Task brief: Any picture in the listing is left out of the copy; all else is duplicated exactly.

Records supplied:

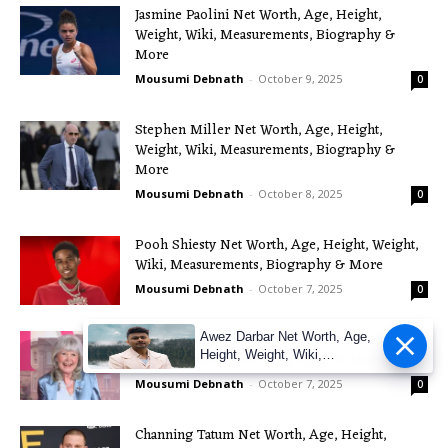
Jasmine Paolini Net Worth, Age, Height,
Weight, Wiki, Measurements, Biography &
More
Mousumi Debnath
-
October 9, 2025
0
Stephen Miller Net Worth, Age, Height,
Weight, Wiki, Measurements, Biography &
More
Mousumi Debnath
-
October 8, 2025
0
Pooh Shiesty Net Worth, Age, Height, Weight,
Wiki, Measurements, Biography & More
Mousumi Debnath
-
October 7, 2025
0
Jilly Cooper Net Worth, Age, Height, Weight,
Awez Darbar Net Worth, Age,
Height, Weight, Wiki,
Wiki, Measurements, Biography & More
Measuremen
Mousumi Debnath
-
October 7, 2025
0
Channing Tatum Net Worth, Age, Height,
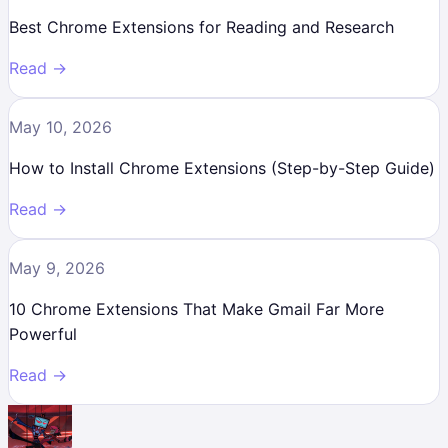
Best Chrome Extensions for Reading and Research
Read →
May 10, 2026
How to Install Chrome Extensions (Step-by-Step Guide)
Read →
May 9, 2026
10 Chrome Extensions That Make Gmail Far More
Powerful
Read →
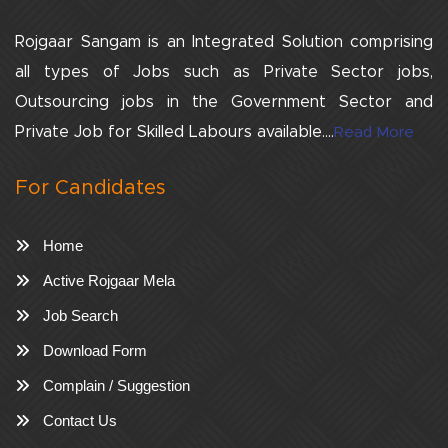
Rojgaar Sangam is an Integrated Solution comprising
all types of Jobs such as Private Sector jobs,
Outsourcing jobs in the Government Sector and
Private Job for Skilled Labours available....
Read More
For Candidates
Home
Active Rojgaar Mela
Job Search
Download Form
Complain / Suggestion
Contact Us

Answer to this problem:
Jasmine Paolini Net Worth, Age, Height,
Weight, Wiki, Measurements, Biography &
More
Mousumi Debnath
-
October 9, 2025
0
Stephen Miller Net Worth, Age, Height,
Weight, Wiki, Measurements, Biography &
More
Mousumi Debnath
-
October 8, 2025
0
Pooh Shiesty Net Worth, Age, Height, Weight,
Wiki, Measurements, Biography & More
Mousumi Debnath
-
October 7, 2025
0
Jilly Cooper Net Worth, Age, Height, Weight,
Awez Darbar Net Worth, Age,
Height, Weight, Wiki,
Wiki, Measurements, Biography & More
Measuremen
Mousumi Debnath
-
October 7, 2025
0
Channing Tatum Net Worth, Age, Height,
Best Chrome Extensions for Reading and Research
Read →
May 10, 2026
How to Install Chrome Extensions (Step-by-Step Guide)
Read →
May 9, 2026
10 Chrome Extensions That Make Gmail Far More
Powerful
Read →
Rojgaar Sangam is an Integrated Solution comprising
all types of Jobs such as Private Sector jobs,
Outsourcing jobs in the Government Sector and
Private Job for Skilled Labours available....
Read More
For Candidates
Home
Active Rojgaar Mela
Job Search
Download Form
Complain / Suggestion
Contact Us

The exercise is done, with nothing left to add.